The test job appears to exit with code 137 when it is sigkilled, so I would expect it to be detected. However parallel
is somehow able to see that it was killed (good) but then exits with zero (not good). Maybe the --halt
option causes parallel
to consider itself successful because it's successfully halted all the other processes? Is there a workaround for this behaviour?
$ bash selfkill.sh
Process 1485899 will now terminate itself
Killed
$ echo $?
137
This is on an Ubuntu 20.04 with GNU parallel 20161222 and bash 5.0.17.
Further context in case this is an XY problem and there's a better approach than using GNU parallel. Initially we weren't using GNU parallel. We had a number of background jobs and pipelines running in parallel via extensive use of &
. But we couldn't find a way to detect when jobs had been sigkilled and the parent script would carry on much the same as it does in the example above.
CodePudding user response:
<sigh> I should have tried a more recent version before asking here.
Ubuntu 20.04 is stuck with an old version but I was able to experiment inside a Docker container with docker run --rm -it ubuntu:22.04
where I could install GNU parallel 20210822.

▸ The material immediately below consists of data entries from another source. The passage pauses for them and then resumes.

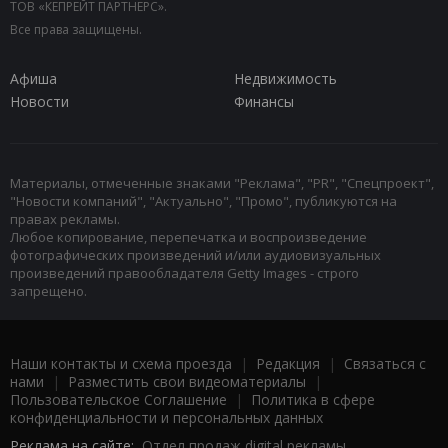
ТОВ «КЕПРЕЙТ ПАРТНЕРС».
Все права защищены.
Афиша
Недвижимость
Новости
Финансы
Материалы, отмеченные знаками "Реклама", "PR", "Спецпроект",
"Новости компаний", "Актуально", "Промо", публикуются на
правах рекламы.
Любое копирование, перепечатка и воспроизведение
фотографических произведений и/или аудиовизуальных
произведений правообладателя Getty Images - строго
запрещено.
Наши контакты и схема проезда
|
Редакция
|
Связаться с
нами
|
Разместить свои видеоматериалы
|
Пользовательское Соглашение
|
Политика в сфере
конфиденциальности и персональных данных
Реклама на сайте:
Отдел продаж digital рекламы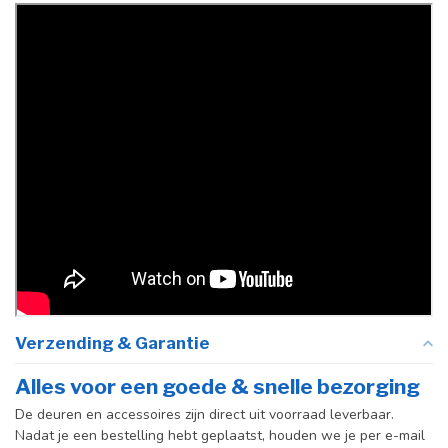
Verzending & Garantie
Alles voor een goede & snelle bezorging
De deuren en accessoires zijn direct uit voorraad leverbaar.
Nadat je een bestelling hebt geplaatst, houden we je per e-mail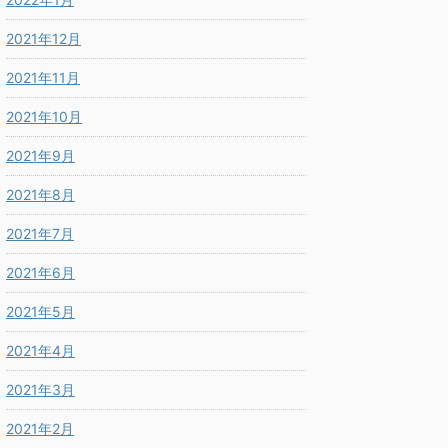
2021年12月
2021年11月
2021年10月
2021年9月
2021年8月
2021年7月
2021年6月
2021年5月
2021年4月
2021年3月
2021年2月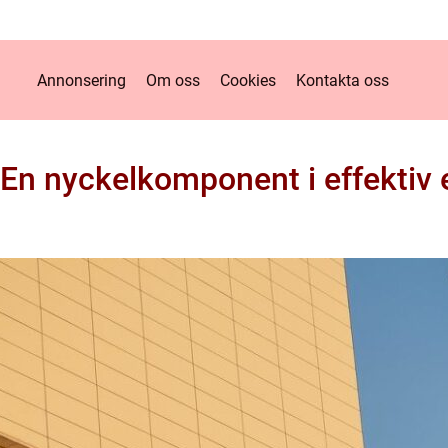
Annonsering
Om oss
Cookies
Kontakta oss
 En nyckelkomponent i effektiv 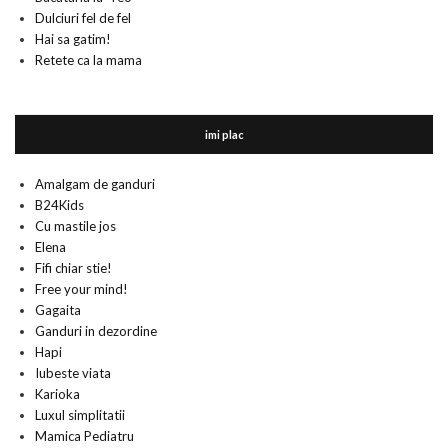
Dulciuri fel de fel
Hai sa gatim!
Retete ca la mama
imi plac
Amalgam de ganduri
B24Kids
Cu mastile jos
Elena
Fifi chiar stie!
Free your mind!
Gagaita
Ganduri in dezordine
Hapi
Iubeste viata
Karioka
Luxul simplitatii
Mamica Pediatru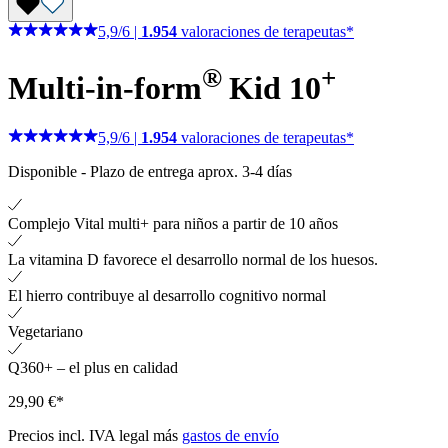
5,9
/
6
|
1.954
valoraciones de terapeutas*
®
+
Multi-in-form
Kid 10
5,9
/
6
|
1.954
valoraciones de terapeutas*
Disponible
-
Plazo de entrega aprox. 3-4 días
Complejo Vital multi+ para niños a partir de 10 años
La vitamina D favorece el desarrollo normal de los huesos.
El hierro contribuye al desarrollo cognitivo normal
Vegetariano
Q360+ – el plus en calidad
29,90 €*
Precios incl. IVA legal más
gastos de envío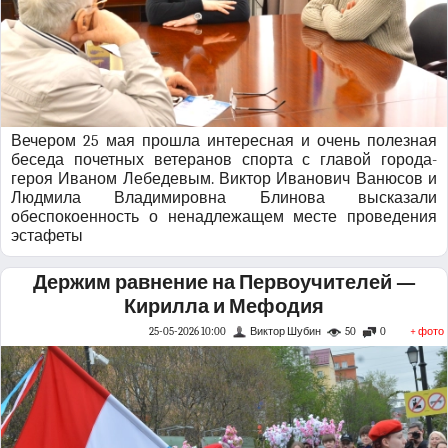
Вечером 25 мая прошла интересная и очень полезная
беседа почетных ветеранов спорта с главой города-
героя Иваном Лебедевым. Виктор Иванович Ванюсов и
Людмила Владимировна Блинова высказали
обеспокоенность о ненадлежащем месте проведения
эстафеты
Держим равнение на Первоучителей —
Кирилла и Мефодия
25-05-2026 10:00
Виктор Шубин
50
0
+ фото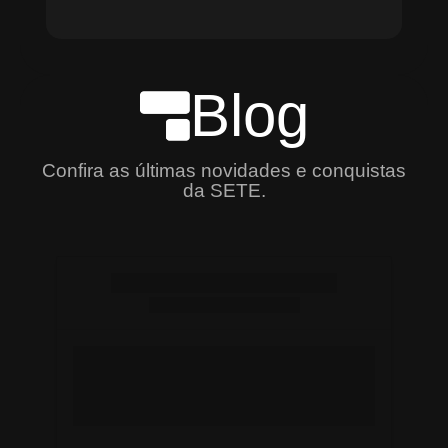
Blog
Confira as últimas novidades e conquistas
da SETE.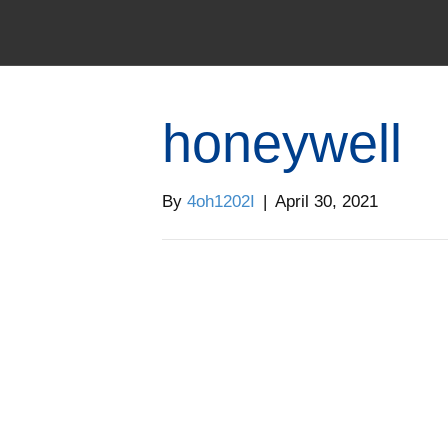
honeywell
By
4oh1202I
|
April 30, 2021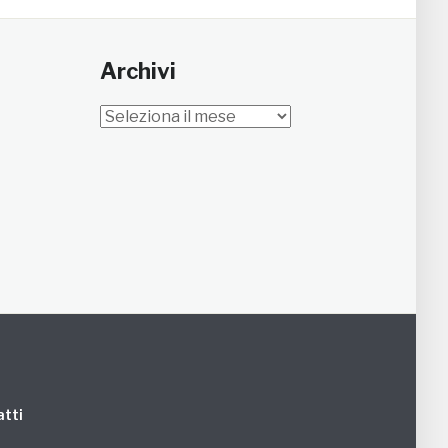
Archivi
Archivi
tti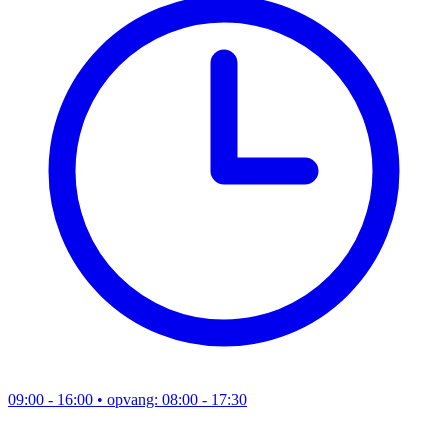
09:00 - 16:00
• opvang: 08:00 - 17:30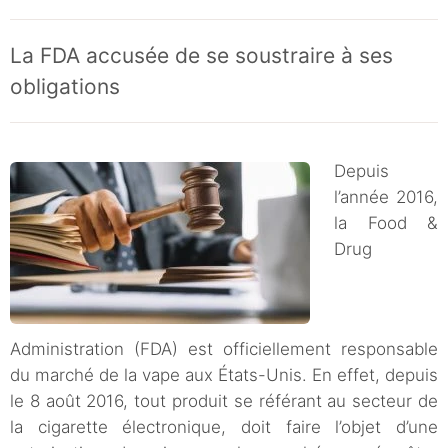
La FDA accusée de se soustraire à ses
obligations
Depuis
l’année 2016,
la Food &
Drug
Administration (FDA) est officiellement responsable
du marché de la vape aux États-Unis. En effet, depuis
le 8 août 2016, tout produit se référant au secteur de
la cigarette électronique, doit faire l’objet d’une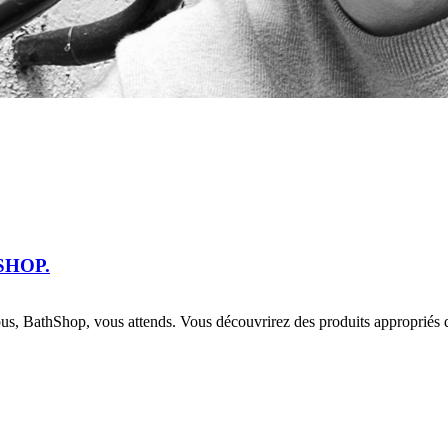
SHOP.
us, BathShop, vous attends. Vous découvrirez des produits appropriés d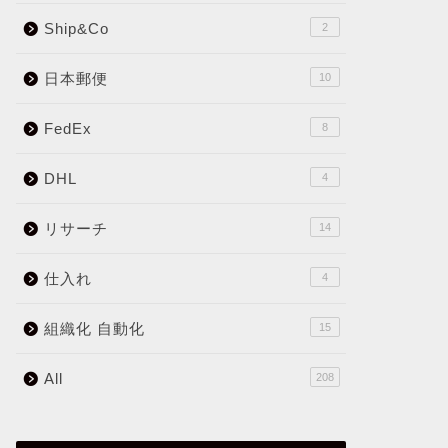
Ship&Co
2
日本郵便
10
FedEx
8
DHL
4
リサーチ
14
仕入れ
4
組織化 自動化
15
All
208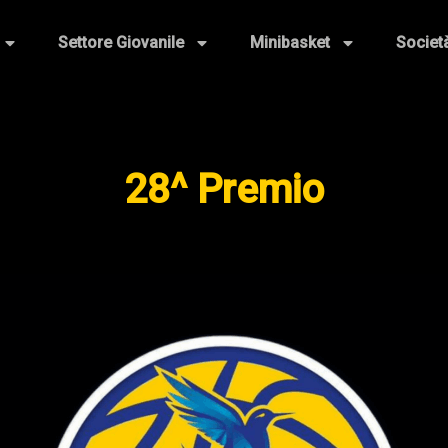
Settore Giovanile
Minibasket
Societ
28^ Premio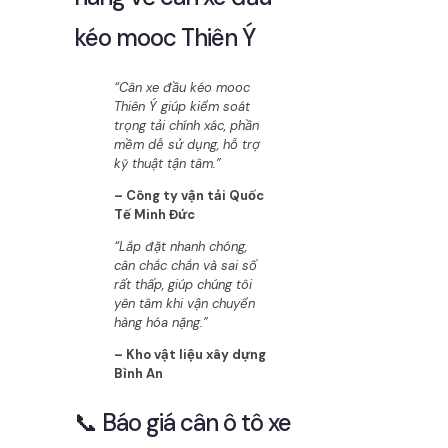
kéo mooc Thiên Ý
“Cân xe đầu kéo mooc
Thiên Ý giúp kiểm soát
trọng tải chính xác, phần
mềm dễ sử dụng, hỗ trợ
kỹ thuật tận tâm.”
– Công ty vận tải Quốc
Tế Minh Đức
“Lắp đặt nhanh chóng,
cân chắc chắn và sai số
rất thấp, giúp chúng tôi
yên tâm khi vận chuyển
hàng hóa nặng.”
– Kho vật liệu xây dựng
Bình An
📞 Báo giá cân ô tô xe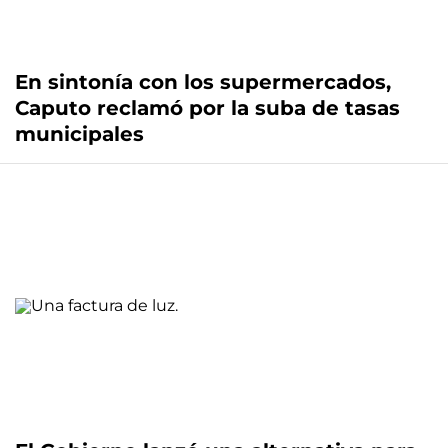
En sintonía con los supermercados,
Caputo reclamó por la suba de tasas
municipales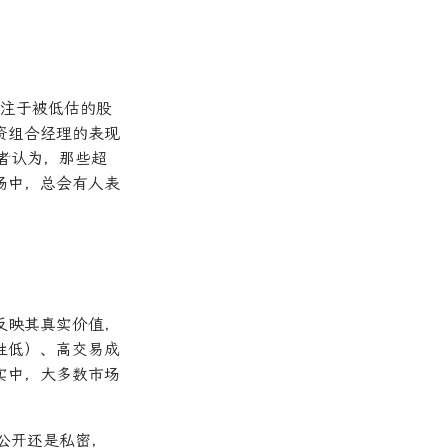
专注于被低估的股
资组合经理的表现
者认为，那些超
场中，总会有人表
反映其真实价值，
性低）、高交易成
实中，大多数市场
公开还是私密，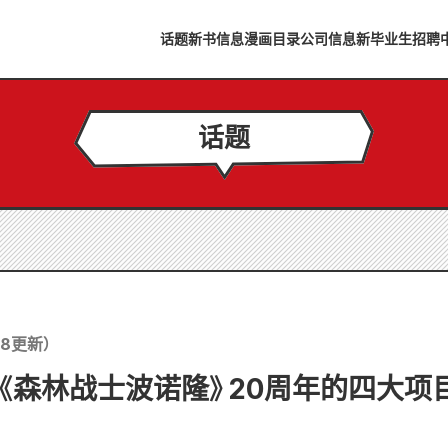
话题
新书信息
漫画目录
公司信息
新毕业生招聘
话题
18
更新）
《森林战士波诺隆》20周年的四大项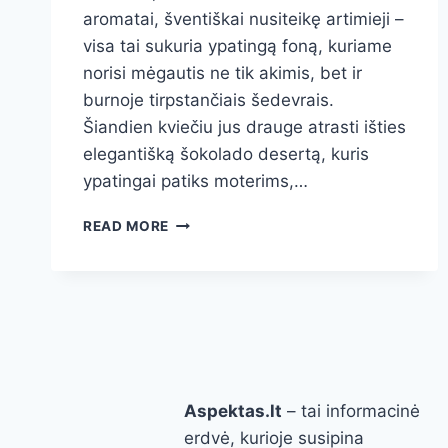
aromatai, šventiškai nusiteikę artimieji –
visa tai sukuria ypatingą foną, kuriame
norisi mėgautis ne tik akimis, bet ir
burnoje tirpstančiais šedevrais.
Šiandien kviečiu jus drauge atrasti išties
elegantišką šokolado desertą, kuris
ypatingai patiks moterims,…
ELEGANTIŠKAS
READ MORE
ŠOKOLADO
DESERTAS
MOTERIMS:
RECEPTAS,
KURIS
PAVERGS
ŠIRDĮ
IR
Aspektas.lt
– tai informacinė
GOMURĮ
erdvė, kurioje susipina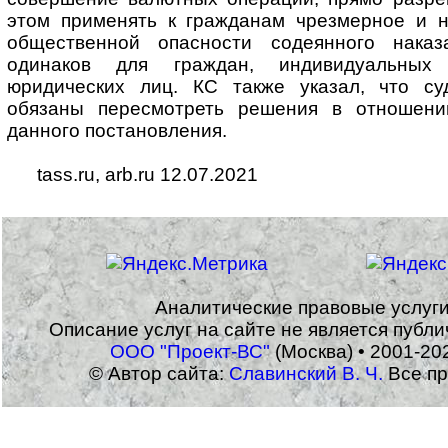
этом применять к гражданам чрезмерное и 
общественной опасности содеянного наказ
одинаков для граждан, индивидуальных
юридических лиц. КС также указал, что с
обязаны пересмотреть решения в отношени
данного постановления.
tass.ru, arb.ru 12.07.2021
Аналитические правовые услуг
Описание услуг на сайте не является публ
ООО "Проект-ВС"
(Москва) • 2001-20
© Автор сайта:
Славинский В. Ч.
Все пр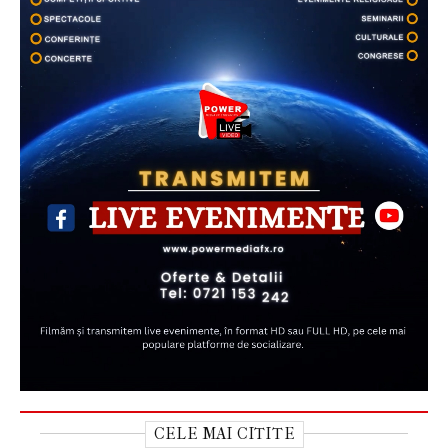
CELE MAI CITITE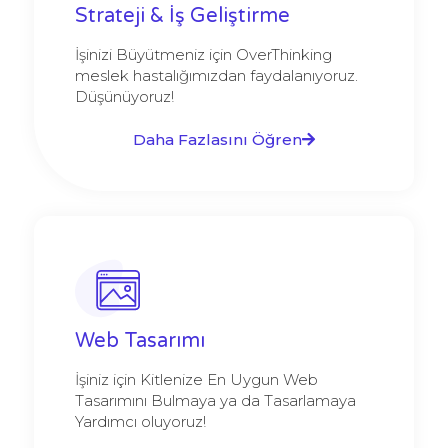
Strateji & İş Geliştirme
İşinizi Büyütmeniz için OverThinking
meslek hastalığımızdan faydalanıyoruz.
Düşünüyoruz!
Daha Fazlasını Öğren
Web Tasarımı
İşiniz için Kitlenize En Uygun Web
Tasarımını Bulmaya ya da Tasarlamaya
Yardımcı oluyoruz!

Running exit_one.sh via parallel with default error handling
Process 1179 will now exit with code 1
Exit code is 1
Seq Host Starttime JobRuntime Send Receive Exitval Signal Command
1 : 1665765327.768 0.100 0 39 1 0 bash exit_one.sh 1
Running selfkill.sh via parallel with default error handling
Process 1186 will now terminate itself
Exit code is 1
Seq Host Starttime JobRuntime Send Receive Exitval Signal Command
1 : 1665765328.292 0.092 0 39 0 9 bash selfkill.sh 1
Running exit_one.sh via parallel with abort on error
Process 1193 will now exit with code 1
parallel: This job failed:
bash exit_one.sh 1
Exit code is 1
Seq Host Starttime JobRuntime Send Receive Exitval Signal Command
1 : 1665765328.818 0.111 0 39 1 0 bash exit_one.sh 1
Running selfkill.sh via parallel with abort on error
Process 1200 will now terminate itself
parallel: This job failed:
bash selfkill.sh 1
Exit code is 137
Seq Host Starttime JobRuntime Send Receive Exitval Signal Command
1 : 1665765329.321 0.085 0 39 0 9 bash selfkill.sh 1
The last case which was problematic before now exits with 137 which is great and consistent with what bash sees.